Пять уважаемых женщин обратились в редакцию с просьбой защитить их честь и общественное положение. По известной причине дамы не могут обратиться в полицию, дабы не раскрывать свои имена и фамилии. Но всю информацию по образовавшейся ситуации, требующей всеобщего внимания и настороженности, наряду с возможным вмешательством, они изложили представителю нашей редакции. Глубокоуважаемые дамы бальзаковского возраста, будьте настороже!

С недавних пор в Санк-Петербурге объявился варшавский альфонс, аферист на женском доверии, насильник и жигало Лех Казимирович Туск 30 лет, представляющийся благородным. Всмотритесь в это лицо. Внимательно посмотрите на этот портрет.

Найдите его, узнайте его, сообщите о нём по телефону 57.

Заинтересованные в результате дамы создали совместный фонд вознаграждения в 150 рублей. Спешите их получить. Помогите восстановить честь и справедливость!

Всегда ваш С. К. Синельников.

– Да, портрет вполне узнаваем, – с улыбкой отреагировал на статью Сушко. – Хорошо, что особых примет не указали, а то сразу бы стало понятно откуда ветер дует.

– Телефон отдела делопроизводства. Деньги из бюджета оплаты услуг осведов, – уточнил Путилин. – А самое главное, Иван Иванович тоже умеет читать, и в этом случае реакция его будет однозначной. К обеду Бес не сможет выйти на улицу, не сможет свободно передвигаться неузнанным.

– Согласен, шеф, – ответил Сушко. – После обеда и начнём загон зверя в капкан.

Удовлетворённо кивнув, Иван ознакомил Сушко с планом дальнейших действий:

– Я уже связался с полицейской частью, на участке которой находится дом Алекса Шнайдера. Полицейские в форме начнут поквартирный обход, начиная с соседних домов. Начальство части обязалось обеспечить их газетами с портретом Беса. Газеты они будут держать на виду. Это должно подтвердить открытость и обоснованность их действий. Полиция ищет альфонса и насильника, чьи преступления получили широкую огласку. Когда останется дом на набережной Фонтанки 37, присоединитесь и вы с вашими людьми. Пошлите человека в парикмахерский салон, где трудится Шнайдер, чтобы убедиться, что его там нет.

Закончив говорить, Путилин передал Сушко газеты с портретом Беса для его агентов. Перед уходом Сушко добавил:

– Вчера Пётр Апполинарьевич натолкнул меня на одну интересную мысль. И я отправлю наружку к дому близнеца Алекса Шнайдера – Теодора Коха, проживающего в доме Брюна по адресу Офицерская 49. В этом доме издавна селятся петербургские немцы.
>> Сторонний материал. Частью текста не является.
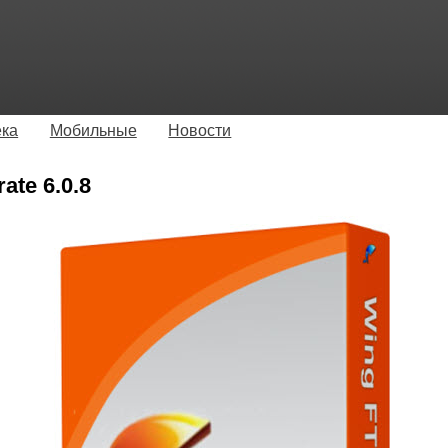
ека
Мобильные
Новости
ate 6.0.8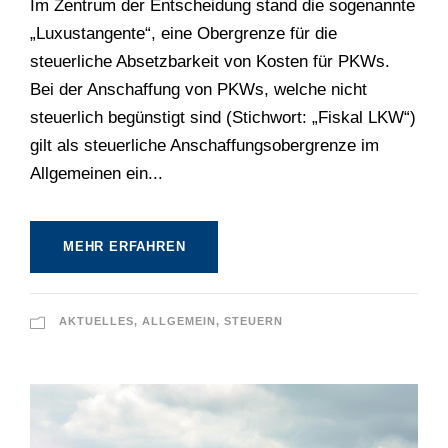
Im Zentrum der Entscheidung stand die sogenannte
„Luxustangente“, eine Obergrenze für die
steuerliche Absetzbarkeit von Kosten für PKWs.
Bei der Anschaffung von PKWs, welche nicht
steuerlich begünstigt sind (Stichwort: „Fiskal LKW“)
gilt als steuerliche Anschaffungsobergrenze im
Allgemeinen ein...
MEHR ERFAHREN
AKTUELLES
,
ALLGEMEIN
,
STEUERN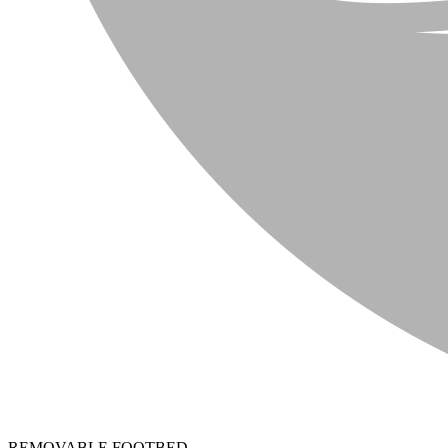
REMOVABLE FOOTBED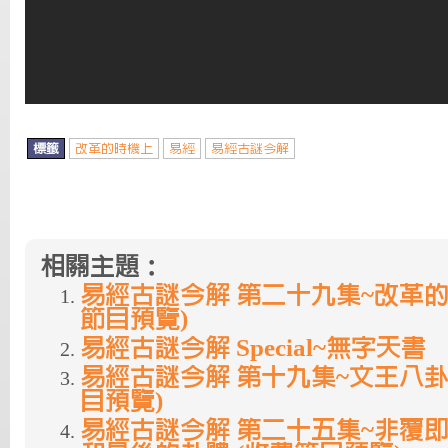
標籤
改革的時機上
易經
易經古謎今解
相關主題：
易經古謎今解 第二十九集~改革的
節目預覽)
易經古謎今解 Special~無字天書
易經古謎今解 第十九集~文王八卦
目預覽)
易經古謎今解 第二十五集~非覆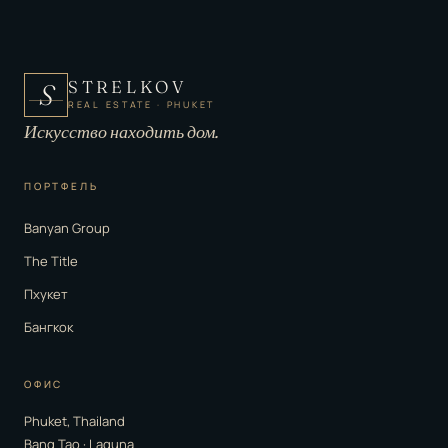
STRELKOV
S
REAL ESTATE · PHUKET
Искусство находить дом.
ПОРТФЕЛЬ
Banyan Group
The Title
Пхукет
Бангкок
ОФИС
Phuket, Thailand
Bang Tao · Laguna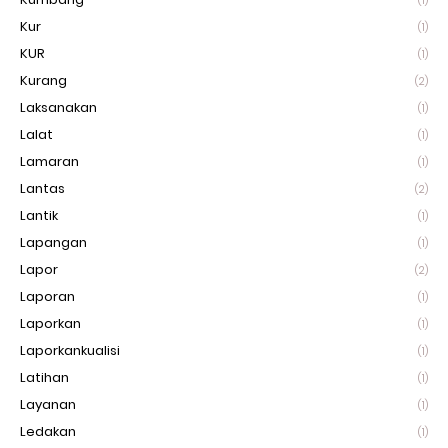
(1)
Kur
(1)
KUR
(1)
Kurang
(2)
Laksanakan
(1)
Lalat
(1)
Lamaran
(1)
Lantas
(2)
Lantik
(1)
Lapangan
(1)
Lapor
(2)
Laporan
(1)
Laporkan
(1)
Laporkankualisi
(1)
Latihan
(1)
Layanan
(1)
Ledakan
(1)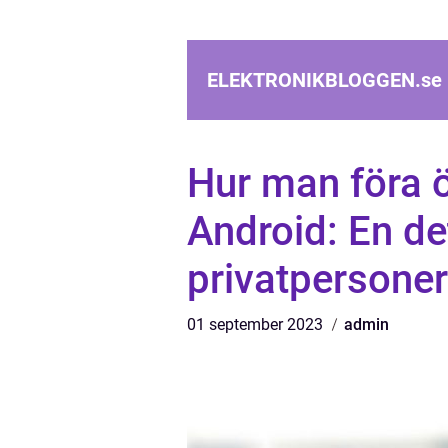
ELEKTRONIKBLOGGEN.
se
Hur man föra ö
Android: En de
privatpersoner
01 september 2023
admin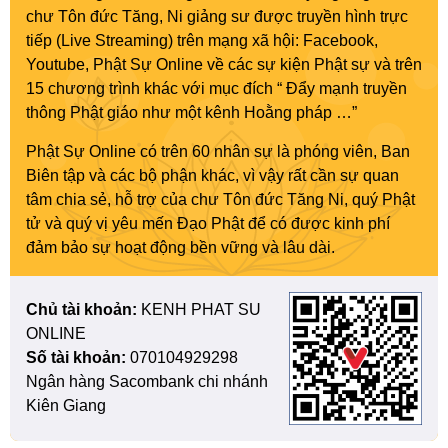
chư Tôn đức Tăng, Ni giảng sư được truyền hình trực
tiếp (Live Streaming) trên mạng xã hội: Facebook,
Youtube, Phật Sự Online về các sự kiện Phật sự và trên
15 chương trình khác với mục đích “ Đẩy mạnh truyền
thông Phật giáo như một kênh Hoằng pháp …”
Phật Sự Online có trên 60 nhân sự là phóng viên, Ban
Biên tập và các bộ phận khác, vì vậy rất cần sự quan
tâm chia sẻ, hỗ trợ của chư Tôn đức Tăng Ni, quý Phật
tử và quý vị yêu mến Đạo Phật để có được kinh phí
đảm bảo sự hoạt động bền vững và lâu dài.
Chủ tài khoản:
KENH PHAT SU
ONLINE
Số tài khoản:
070104929298
Ngân hàng Sacombank chi nhánh
Kiên Giang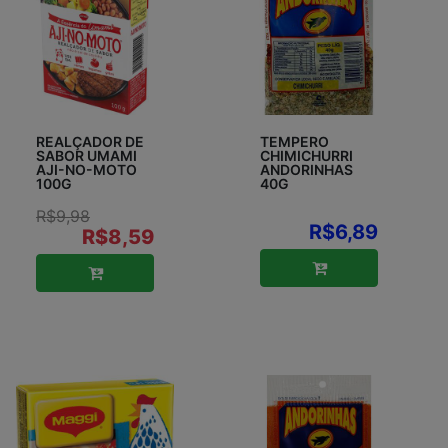
REALÇADOR DE
TEMPERO
SABOR UMAMI
CHIMICHURRI
AJI-NO-MOTO
ANDORINHAS
100G
40G
R$9,98
R$6,89
R$8,59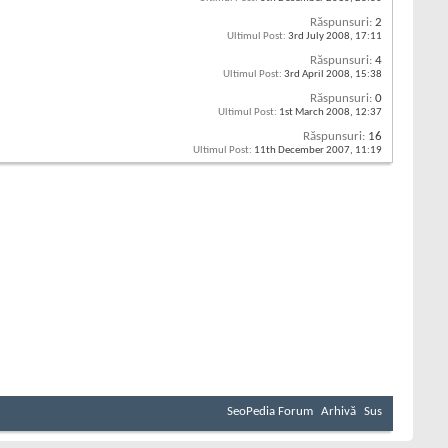
Răspunsuri:
2
Ultimul Post:
3rd July 2008,
17:11
Răspunsuri:
4
Ultimul Post:
3rd April 2008,
15:38
Răspunsuri:
0
Ultimul Post:
1st March 2008,
12:37
Răspunsuri:
16
Ultimul Post:
11th December 2007,
11:19
SeoPedia Forum
Arhivă
Sus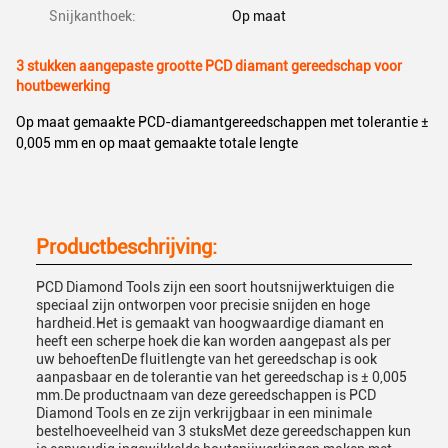
Snijkanthoek:
Op maat
3 stukken aangepaste grootte PCD diamant gereedschap voor
houtbewerking
Op maat gemaakte PCD-diamantgereedschappen met tolerantie ±
0,005 mm en op maat gemaakte totale lengte
Productbeschrijving:
PCD Diamond Tools zijn een soort houtsnijwerktuigen die
speciaal zijn ontworpen voor precisie snijden en hoge
hardheid.Het is gemaakt van hoogwaardige diamant en
heeft een scherpe hoek die kan worden aangepast als per
uw behoeftenDe fluitlengte van het gereedschap is ook
aanpasbaar en de tolerantie van het gereedschap is ± 0,005
mm.De productnaam van deze gereedschappen is PCD
Diamond Tools en ze zijn verkrijgbaar in een minimale
bestelhoeveelheid van 3 stuksMet deze gereedschappen kun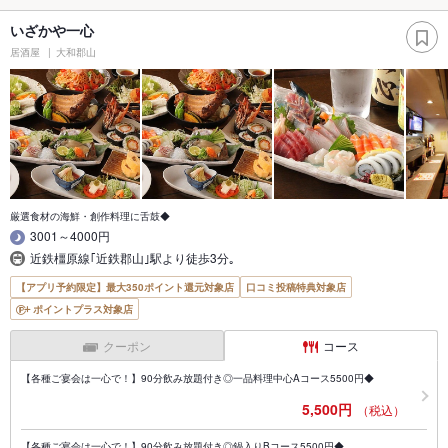
いざかや一心
居酒屋
大和郡山
厳選食材の海鮮・創作料理に舌鼓◆
3001～4000円
近鉄橿原線｢近鉄郡山｣駅より徒歩3分｡
【アプリ予約限定】最大350ポイント還元対象店
口コミ投稿特典対象店
ポイントプラス対象店
クーポン
コース
【各種ご宴会は一心で！】90分飲み放題付き◎一品料理中心Aコース5500円◆
5,500円
（税込）
【各種ご宴会は一心で！】90分飲み放題付き◎鍋入りBコース5500円◆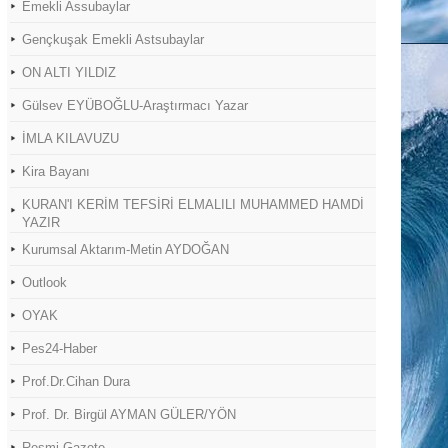
Emekli Assubaylar
Gençkuşak Emekli Astsubaylar
ON ALTI YILDIZ
Gülsev EYÜBOĞLU-Araştırmacı Yazar
İMLA KILAVUZU
Kira Bayanı
KURAN'I KERİM TEFSİRİ ELMALILI MUHAMMED HAMDİ
YAZIR
Kurumsal Aktarım-Metin AYDOĞAN
Outlook
OYAK
Pes24-Haber
Prof.Dr.Cihan Dura
Prof. Dr. Birgül AYMAN GÜLER/YÖN
Resmi Gazete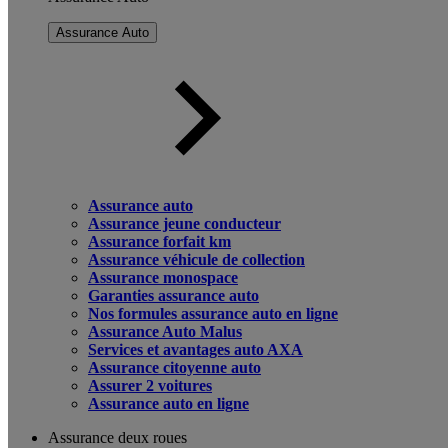
Assurance Auto
Assurance auto
Assurance jeune conducteur
Assurance forfait km
Assurance véhicule de collection
Assurance monospace
Garanties assurance auto
Nos formules assurance auto en ligne
Assurance Auto Malus
Services et avantages auto AXA
Assurance citoyenne auto
Assurer 2 voitures
Assurance auto en ligne
Assurance deux roues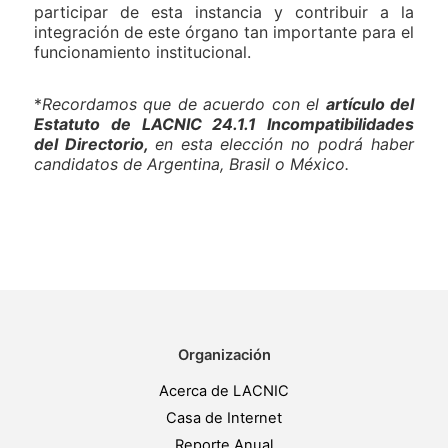
participar de esta instancia y contribuir a la
integración de este órgano tan importante para el
funcionamiento institucional.
*
Recordamos que de acuerdo con el
artículo del
Estatuto de LACNIC 24.1.1 Incompatibilidades
del Directorio,
en esta elección no podrá haber
candidatos de Argentina, Brasil o México.
Organización
Acerca de LACNIC
Casa de Internet
Reporte Anual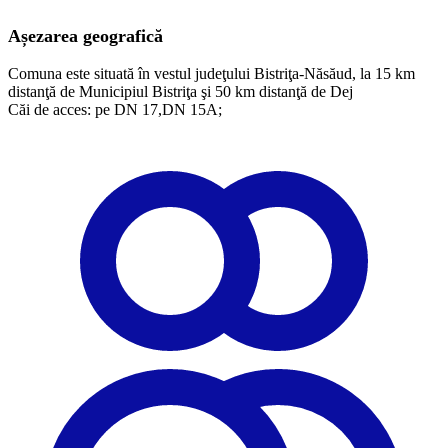
Așezarea geografică
Comuna este situată în vestul judeţului Bistriţa-Năsăud, la 15 km
distanţă de Municipiul Bistriţa şi 50 km distanţă de Dej
​Căi de acces: pe DN 17,DN 15A;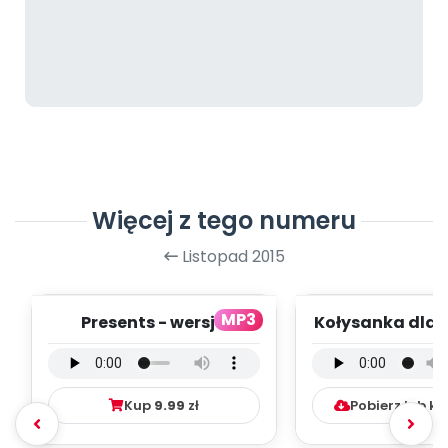
Więcej z tego numeru
Listopad 2015
MP3
Presents - wersja
Kołysanka dla 
wokalna (PD, mp3)
wersja instru
(PD, mp3)
Kup
9.99
zł
Pobierz lub k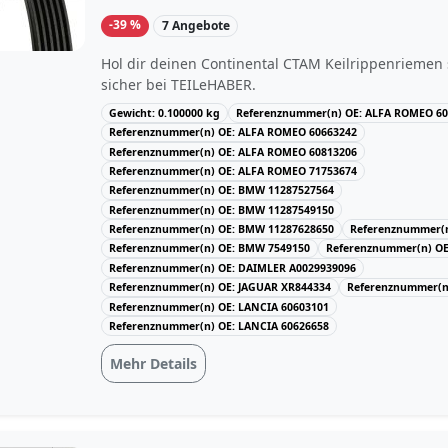
-39 %
7 Angebote
Hol dir deinen Continental CTAM Keilrippenriemen
sicher bei TEILeHABER.
Gewicht: 0.100000 kg
Referenznummer(n) OE: ALFA ROMEO 60
Referenznummer(n) OE: ALFA ROMEO 60663242
Referenznummer(n) OE: ALFA ROMEO 60813206
Referenznummer(n) OE: ALFA ROMEO 71753674
Referenznummer(n) OE: BMW 11287527564
Referenznummer(n) OE: BMW 11287549150
Referenznummer(n) OE: BMW 11287628650
Referenznummer(n
Referenznummer(n) OE: BMW 7549150
Referenznummer(n) OE
Referenznummer(n) OE: DAIMLER A0029939096
Referenznummer(n) OE: JAGUAR XR844334
Referenznummer(n)
Referenznummer(n) OE: LANCIA 60603101
Referenznummer(n) OE: LANCIA 60626658
Mehr Details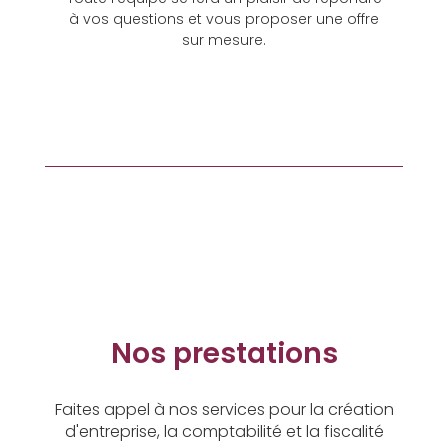
à vos questions et vous proposer une offre
sur mesure.
Nos prestations
Faites appel à nos services pour la création
d'entreprise, la comptabilité et la fiscalité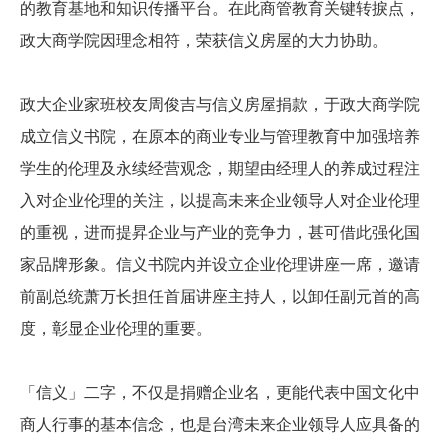
的教育基地和知识传播平台。在此商管教育关键转捩点，
政大商学院因理念相符，荣获信义房屋的大力协助。
政大企业家班校友周俊吉与信义房屋捐款，于政大商学院
成立信义书院，在原本的商业专业与管理教育中加强培养
学生的伦理及永续经营观念，期望由经理人的养成过程注
入对企业伦理的关注，以提高未来企业领导人对企业伦理
的重视，进而提昇企业与产业的竞争力，甚可借此强化国
家品牌形象。信义书院内并设立企业伦理讲座一席，邀请
前副总统萧万长担任首届讲座主持人，以卸任副元首的高
度，彰显企业伦理的重要。
「信义」二字，不仅是捐赠企业名，更能代表中国文化中
商人行事的基本信念，也是台湾未来企业领导人应具备的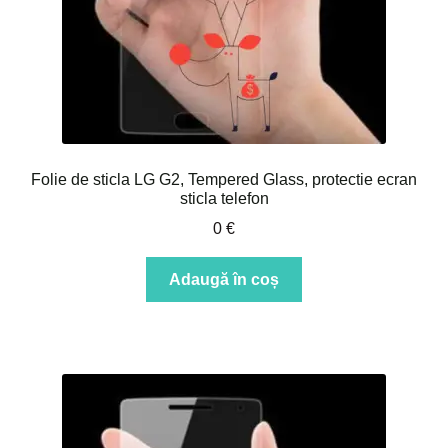
Folie de sticla LG G2, Tempered Glass, protectie ecran
sticla telefon
0
€
Adaugă în coș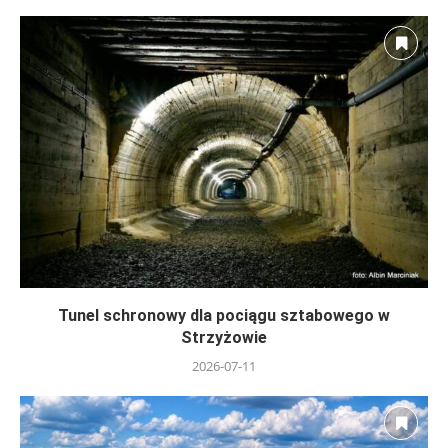
Tunel schronowy dla pociągu sztabowego w
Strzyżowie
2026-07-11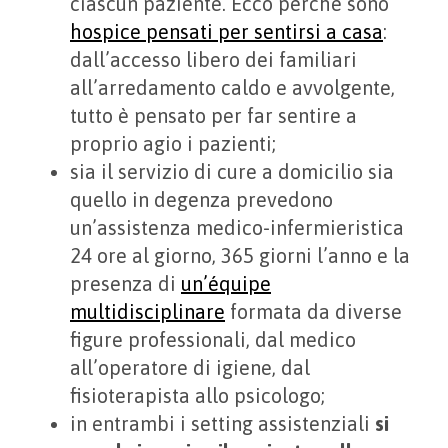
ciascun paziente. Ecco perché sono
hospice pensati per sentirsi a casa
:
dall’accesso libero dei familiari
all’arredamento caldo e avvolgente,
tutto è pensato per far sentire a
proprio agio i pazienti;
sia il servizio di cure a domicilio sia
quello in degenza prevedono
un’assistenza medico-infermieristica
24 ore al giorno, 365 giorni l’anno e la
presenza di
un’équipe
multidisciplinare
formata da diverse
figure professionali, dal medico
all’operatore di igiene, dal
fisioterapista allo psicologo;
in entrambi i setting assistenziali
si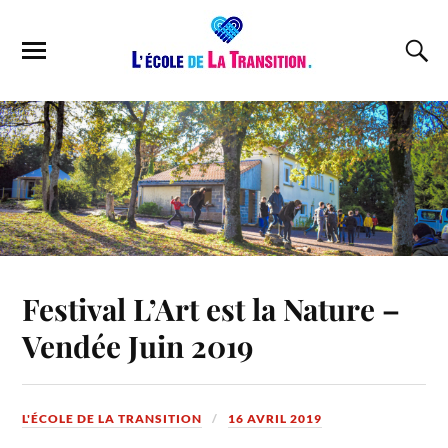
Festival L’Art est la Nature –
Vendée Juin 2019
L'ÉCOLE DE LA TRANSITION
16 AVRIL 2019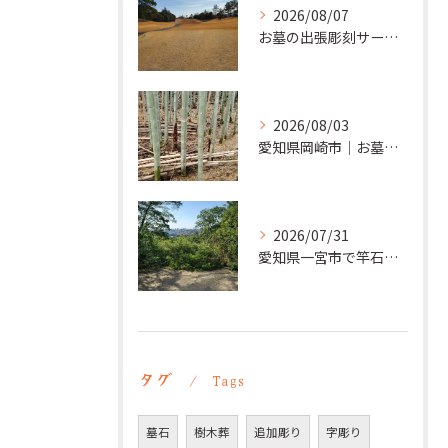
2026/08/07
お墓の出張彫刻サービス【彫刻本舗】愛知県清須市
2026/08/03
愛知県岡崎市｜お墓の追加彫り施工例 ｜彫刻本舗
2026/07/31
愛知県一宮市で竿石への追加彫刻｜彫刻本舗
タグ
Tags
墓石
樹木葬
追加彫り
字彫り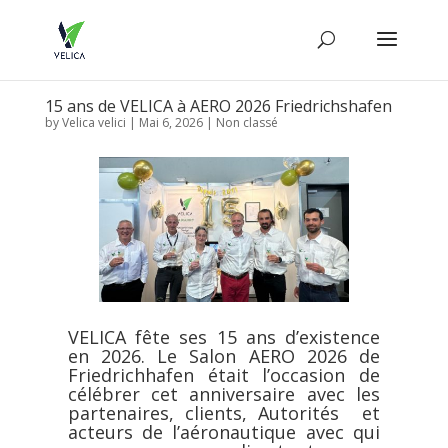
15 ans de VELICA à AERO 2026 Friedrichshafen
by
Velica velici
|
Mai 6, 2026
|
Non classé
VELICA fête ses 15 ans d’existence
en 2026. Le Salon AERO 2026 de
Friedrichhafen était l’occasion de
célébrer cet anniversaire avec les
partenaires, clients, Autorités et
acteurs de l’aéronautique avec qui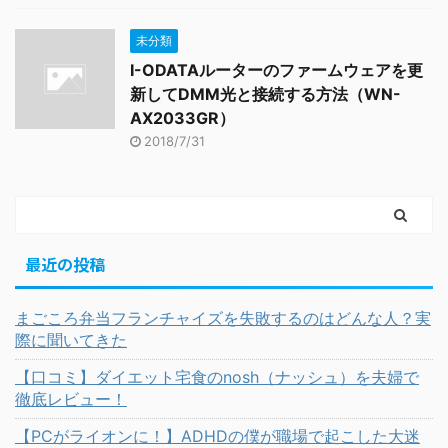
未分類
I-ODATAルーターのファームウェアを更
新してDMM光と接続する方法（WN-
AX2033GR）
2018/7/31
最近の投稿
まごころ弁当フランチャイズを失敗するのはどんな人？実
際に聞いてきた
【口コミ】ダイエット宅食のnosh（ナッシュ）を夫婦で
徹底レビュー！
【PCがライオンに！】ADHDの僕が職場で起こした大迷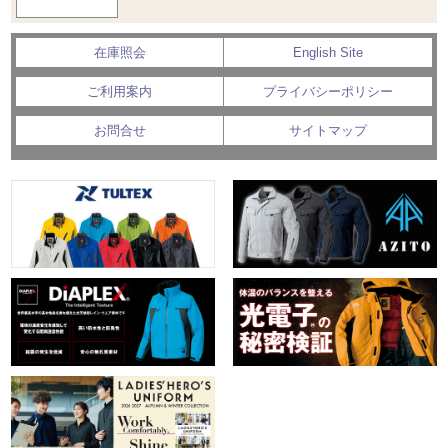
在庫照会
English Site
ご利用案内
プライバシーポリシー
お問合せ
サイトマップ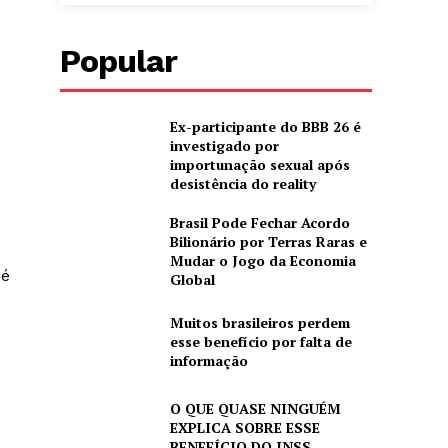
Popular
Ex-participante do BBB 26 é
investigado por
importunação sexual após
desistência do reality
Brasil Pode Fechar Acordo
Bilionário por Terras Raras e
Mudar o Jogo da Economia
 é
Global
Muitos brasileiros perdem
esse benefício por falta de
informação
O QUE QUASE NINGUÉM
EXPLICA SOBRE ESSE
BENEFÍCIO DO INSS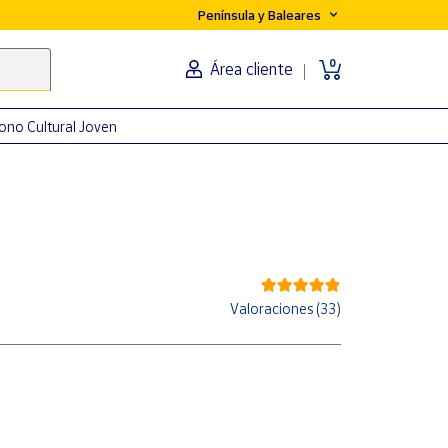
Península y Baleares
0
Área cliente
ono Cultural Joven
Valoraciones (33)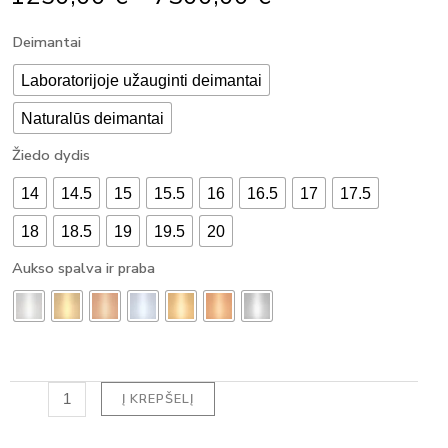
Range:
produkto
Deimantai
1250,00 €
kiekis:
Through
KLASIKINIS
Laboratorijoje užauginti deimantai
7300,00 €
SUŽADĖTUVIŲ
Naturalūs deimantai
ŽIEDAS
SU
Žiedo dydis
DEIMANTU
OVAL
14
14.5
15
15.5
16
16.5
17
17.5
(1.20
ct)
18
18.5
19
19.5
20
Aukso spalva ir praba
Į KREPŠELĮ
В полдень сыскные отправились на набероежную Фонтанки. Россия не зря слыла читающей страной. У каждого второго можно было заметить газету или журнал, люди читали в ресторациях и кафе, передвигаясь на конке и экипаже. Некоторые, просто стоя у парапета набережной. Пары и тройки живо обсуждали прочитанное: политические, культурные и литературные, финансовые новости не оставляли горожан безучастными. Дамы читатали нисколько не меньше господ.

Активно включившиеся в работу полицейские сразу стокнулись с рядом, иногда просто комичных, ситуаций. Не смотря на профессионализм редакции газеты, каждый третий петербуржец этого возраста оказался похожим на опубликованный портрет. Возмущение, скандалы и открытое недовольство сопровождали операцию поиска преступника. Беспаспрортных или подозрительных отправляли в участок для дальнейшей проверки и разбирательства. Но Беса так и не нашли. И вот наступила очередь дома 37, дома, где официально проживал Алекс Шнайдер.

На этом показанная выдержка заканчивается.